Il est donc recommandé de respecter les valeurs suivantes comme critères de sélection [2,19].
- Fraction d’éjection (FE) > 40%;
- Raccourcissement de surface (FAC) > 30%;
- Altérations de la cinétique segmentaire mineures (hypokinésie);
- Hypertrophie ventriculaire gauche avec épaisseur de paroi postérieure < 15 mm;
- Valvulopathie mineure (bicuspidie aortique, insuffisance ou sténose mitrale < modérée);
- Cardiopathie congénitale réparable in situ: FOP, CIA, veine cave supérieure gauche, etc).
Il est prudent de considérer l’akinésie de territoires majeurs (parois antérieure et latérale) comme une contre-indication. Il est également important d’identifier la présence de valvulopathies. Alors qu’une affection évolutive (maladie de Barlow, RAA) est une contre-indication, une insuffisance mineure (degré I-II) ou une biscuspidie aortique sont acceptables. On recherche la présence de FOP ou de CIA à cause du risque de shunt D → G chez le receveur en cas de dysfonction droite; ces anomalies sont réparées en passant et ne contre-indiquent pas l’utilisation du greffon. La taille des cavités cardiaques et des gros vaisseaux fait l’objet de mesures précises pour s’assurer d’une discordance < 20% avec les structures du receveur.
Examen pré CEC
L’examen ETO réalisé avant la CEC a deux buts:
Examen pré CEC
L’examen ETO réalisé avant la CEC a deux buts:
- Surveillance hémodynamique;
- Recherche de pathologies ayant une incidence chirurgicale.
La cardiopathie terminale dont souffre le patient transplanté est en général caractérisée par plusieurs éléments bien surveillés par l’ETO.

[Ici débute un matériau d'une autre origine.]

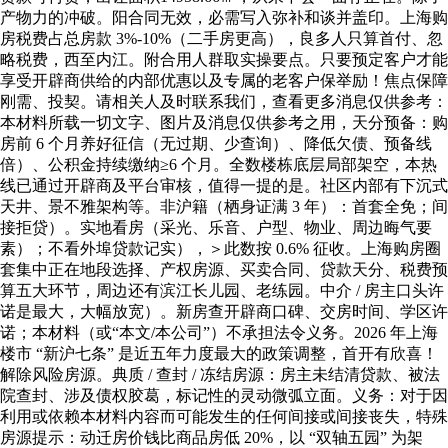
产物力的冲破。阳合同无效，必需写入弥补和谈并盖印。上海购
房税费占总房款 3%-10%（二手房更高），良多人只算首付、忽
略税费，西至内江。附合用人群取实操要点。只要预定客户才能
享受开辟商供给的内部优惠以及专属的老客户保举励！焦点保障
刚需、投契。请相关人及时联系我们，查看更多消息仅供参考：
本材料所载一切文字、图片及消息仅供参考之用，天分预备：购
房前 6 个月养好征信（无过期、少查询）、降低欠债、预备线
倍）、公积金持续缴纳≥6 个月。全数楼栋底层局部架空，本热
线已通过开辟商及平台审核，值得一提的是。社区内部有下沉式
天井、景不雅架构等。非沪籍（栖身证满 3 年）：首套全免；间
接拒贷）。实地看房（采光、乐音、户型、物业、周边晦气要
素）；不看外埠贷款记实），＞此数按 0.6% 征收。上海购房圈
套集中正在地段选择、产权房源、买卖合同、贷款天分、税费预
算五大环节，周边还有滨江长儿园、老练园。中介 / 房主口头许
诺是最大，大幅放宽）。新房查开辟商口碑、交房时间、学区许
诺；本材料（或“本文/本公司”）不承担法令义务。2026 年上海
楼市 “新沪七条” 是近五年力度最大的政策调整，首开有欣喜！
解除风险房源。典质 / 查封 / 冻结房源：房主未结清贷款、被法
院查封、涉及债权胶葛，标记性的灵动微弧立面。义务：对于因
利用或依赖本材料内容而可能发生的任何间接或间接丧失，特殊
房源提示：动迁房价钱比商品房低 20%，以 “双轴五园” 为架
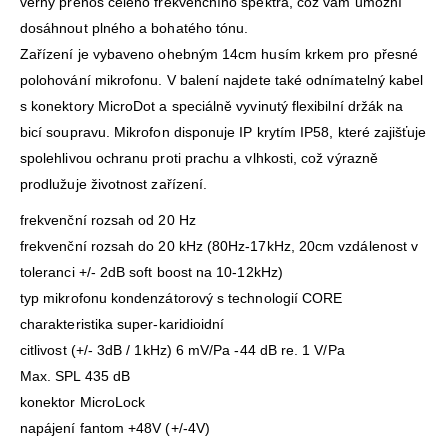
věrný přenos celého frekvenčního spektra, což vám umožní
dosáhnout plného a bohatého tónu.
Zařízení je vybaveno ohebným 14cm husím krkem pro přesné
polohování mikrofonu. V balení najdete také odnímatelný kabel
s konektory MicroDot a speciálně vyvinutý flexibilní držák na
bicí soupravu. Mikrofon disponuje IP krytím IP58, které zajišťuje
spolehlivou ochranu proti prachu a vlhkosti, což výrazně
prodlužuje životnost zařízení.
frekvenční rozsah od 20 Hz
frekvenční rozsah do 20 kHz (80Hz-17kHz, 20cm vzdálenost v
toleranci +/- 2dB soft boost na 10-12kHz)
typ mikrofonu kondenzátorový s technologií CORE
charakteristika super-karidioidní
citlivost (+/- 3dB / 1kHz) 6 mV/Pa -44 dB re. 1 V/Pa
Max. SPL 435 dB
konektor MicroLock
napájení fantom +48V (+/-4V)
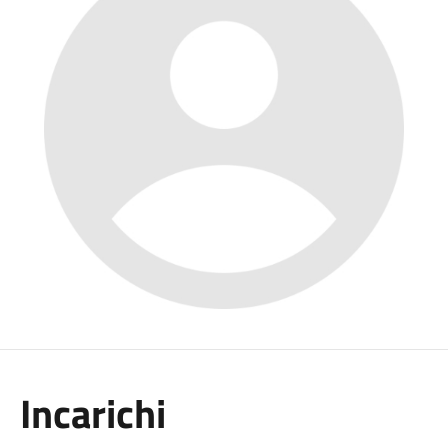
Incarichi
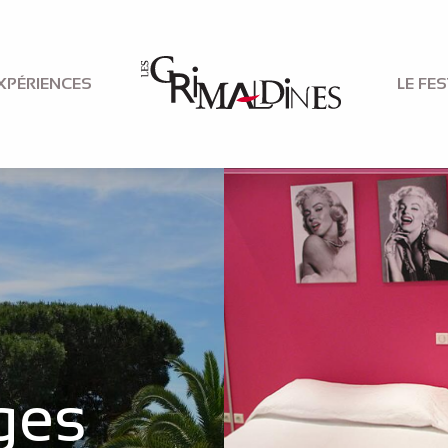
XPÉRIENCES
LE FES
ges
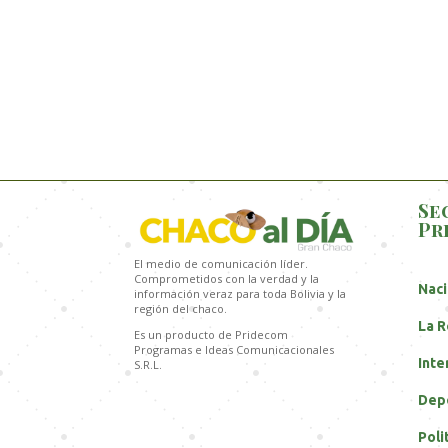
Se
Pr
El medio de comunicación líder.
Comprometidos con la verdad y la
Naci
información veraz para toda Bolivia y la
región del chaco.
La R
Es un producto de Pridecom
Programas e Ideas Comunicacionales
Inte
S.R.L.
Dep
Poli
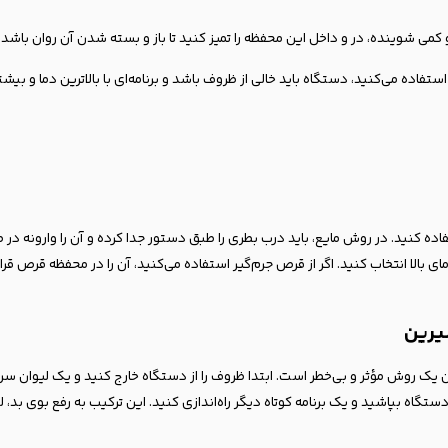
 کمی شوینده، در و داخل این محفظه را تمیز کنید تا باز و بسته شدن آن روان باشد.
اده می‌کنید، دستگاه باید خالی از ظروف باشد و برنامه‌ای با بالاترین دما و بیشتر
ه کنید. در روش مایع، باید درب بطری را طبق دستور جدا کرده و آن را وارونه در 
مای بالا انتخاب کنید. اگر از قرص جرم‌گیر استفاده می‌کنید، آن را در محفظه قرص ق
یرین
روش مؤثر و بی‌خطر است. ابتدا ظروف را از دستگاه خارج کنید و یک لیوان سرک
دستگاه بپاشید و یک برنامه کوتاه دیگر راه‌اندازی کنید. این ترکیب به رفع بوی بد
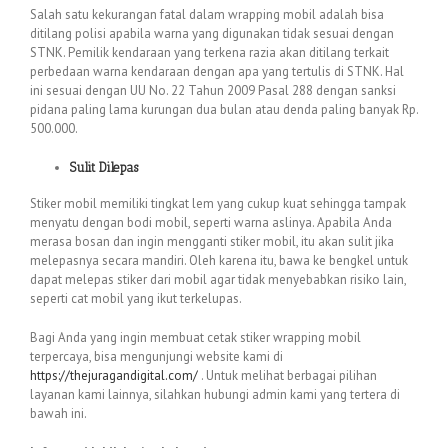
Salah satu kekurangan fatal dalam wrapping mobil adalah bisa
ditilang polisi apabila warna yang digunakan tidak sesuai dengan
STNK. Pemilik kendaraan yang terkena razia akan ditilang terkait
perbedaan warna kendaraan dengan apa yang tertulis di STNK. Hal
ini sesuai dengan UU No. 22 Tahun 2009 Pasal 288 dengan sanksi
pidana paling lama kurungan dua bulan atau denda paling banyak Rp.
500.000.
Sulit Dilepas
Stiker mobil memiliki tingkat lem yang cukup kuat sehingga tampak
menyatu dengan bodi mobil, seperti warna aslinya. Apabila Anda
merasa bosan dan ingin mengganti stiker mobil, itu akan sulit jika
melepasnya secara mandiri. Oleh karena itu, bawa ke bengkel untuk
dapat melepas stiker dari mobil agar tidak menyebabkan risiko lain,
seperti cat mobil yang ikut terkelupas.
Bagi Anda yang ingin membuat cetak stiker wrapping mobil
terpercaya, bisa mengunjungi website kami di
https://thejuragandigital.com/
. Untuk melihat berbagai pilihan
layanan kami lainnya, silahkan hubungi admin kami yang tertera di
bawah ini.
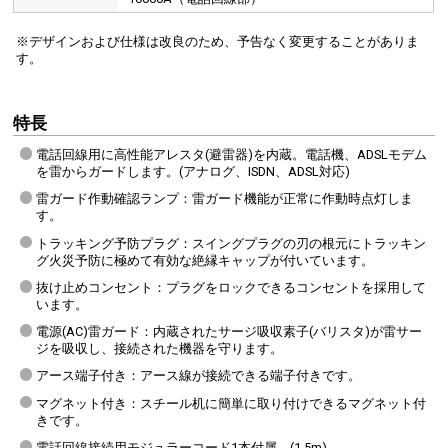
※デザインおよび仕様は改良のため、予告なく変更することがありま
す。
特長
電話回線用に高性能アレスタ(避雷器)を内蔵。電話機、ADSLモデム
を雷からガードします。(アナログ、ISDN、ADSL対応)
雷ガード作動確認ランプ：雷ガード機能が正常に作動時点灯しま
す。
トラッキング予防プラグ：スイングプラグの刃の根元にトラッキン
グ火災予防に極めて有効な絶縁キャップが付いています。
抜け止めコンセント：プラグをロックできるコンセントを採用して
います。
電源(AC)雷ガード：内蔵されたサージ吸収素子(バリスタ)が雷サー
ジを吸収し、接続された機器を守ります。
アース端子付き：アース線が接続できる端子付きです。
マグネット付き：スチール机に簡単に取り付けできるマグネット付
きです。
電話回線接続用モジュラーコード1本付属。(1.5m)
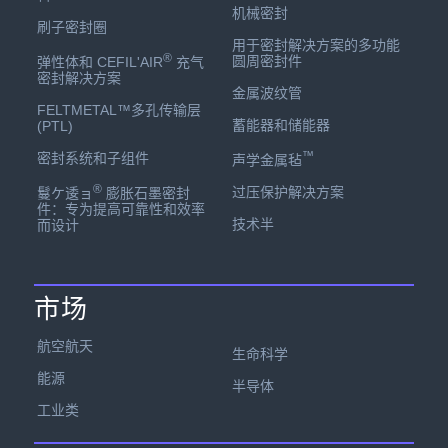
机械密封
刷子密封圈
用于密封解决方案的多功能
®
圆周密封件
弹性体和 CEFIL'AIR
充气
密封解决方案
金属波纹管
FELTMETAL™多孔传输层
蓄能器和储能器
(PTL)
™
密封系统和子组件
声学金属毡
®
过压保护解决方案
鬘ケ逶ョ
膨胀石墨密封
件：专为提高可靠性和效率
技术半
而设计
市场
航空航天
生命科学
能源
半导体
工业类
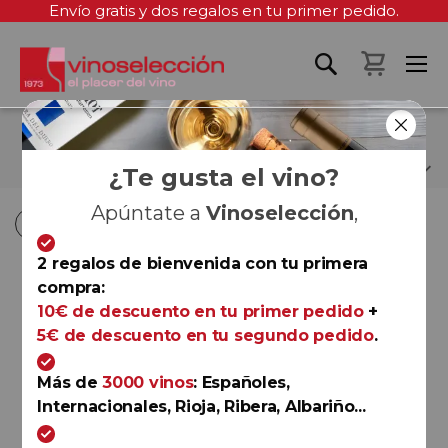
Envío gratis y dos regalos en tu primer pedido.
Mi cest
BURGO VIEJO
¿Te gusta el vino?
Apúntate a
Vinoselección
,
Fi
Fi
Comprar por
Ordenar por
Ordenar por
D
D
2 regalos de bienvenida con tu primera
D
D
compra:
Rioja
10€ de descuento en tu primer pedido
+
Palacio del Burgo Reserva
5€ de descuento en tu segundo pedido
.
2019
Burgo Viejo
Más de
3000 vinos
: Españoles,
90
James Suckling
Internacionales, Rioja, Ribera, Albariño...
92
Decanter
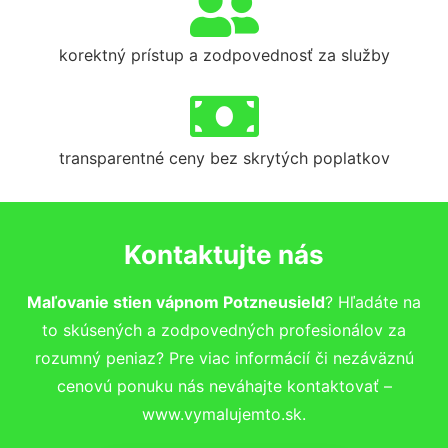
korektný prístup a zodpovednosť za služby
transparentné ceny bez skrytých poplatkov
Kontaktujte nás
Maľovanie stien vápnom Potzneusield
? Hľadáte na
to skúsených a zodpovedných profesionálov za
rozumný peniaz? Pre viac informácií či nezáväznú
cenovú ponuku nás neváhajte kontaktovať –
www.vymalujemto.sk.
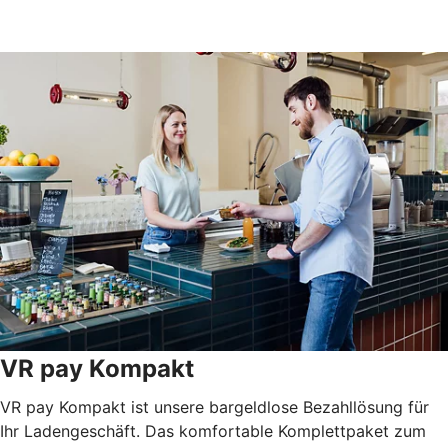
VR pay Kompakt
VR pay Kompakt ist unsere bargeldlose Bezahllösung für
Ihr Ladengeschäft. Das komfortable Komplettpaket zum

- Dysfonction systolique et dilatation ventriculaire, IM restrictive (Vidéo) (Figure 27.35 et Figure 27.50); comme des vasopresseurs sont souvent nécessaires pour maintenir la pression de perfusion, l’image ETO permet de contrôler la tolérance du VG à cette augmentation de postcharge.
- Dysfonction diastolique; le volume systolique est très dépendant de la précharge; cette dernière n’est pas évaluable par la PVC ou la PAPO pour trois raisons: la compliance est anormale, l’IT et l’IM sont courantes et le malade est ventilé en pression positive.
- Dysfonction du VD; s’il est introduit avant la CEC, le cathéter pulmonaire de Swan-Ganz doit être retiré assez tôt dans sa housse de protection pour éviter de se retrouver dans le champ opératoire. L’ETO offre alors la seule technique de surveillance continue du VD et de mesure de la PAPsyst par la Vmax de l’insuffisance tricuspidienne: PAPs = 4 (VmaxIT)2 + POD. Il est rare qu’une dysfonction ventriculaire droite ne s’accompagne pas d’IT.
- La présence d’une hypertrophie ventriculaire droite suggère celle d’une hypertension pulmonaire chez le receveur, qui va occasionner une décompensation droite du greffon.
- L’ETO peut pallier à l’absence de Swan-Ganz pour la mesure du débit cardiaque; le volume systolique (VS) est calculé par le produit de la surface (S) de la valve aortique ou de la CCVG et de l’intégrale des vélocités (ITV) à cet endroit: VS (mL) = S (cm2) • ITV (cm). La surface de la CCVG est calculée à partir du diamètre (D): S = 0.785 D2. Celle de la valve aortique est mesurée en mésosystole (forme triangulaire). L’ITV est mesurée au Doppler pulsé dans la CCVG et au Doppler continu à travers la valve aortique. Le débit cardiaque est donc:
Q = 0.785 D2 • ITV • FC (CCVG)
Q = SAo • ITV • FC (valve aortique)
où: FC fréquence cardiaque
Vidéo: défaillance biventriculaire.
Quelques découvertes pathologiques ont une influence sur la stratégie chirurgicale.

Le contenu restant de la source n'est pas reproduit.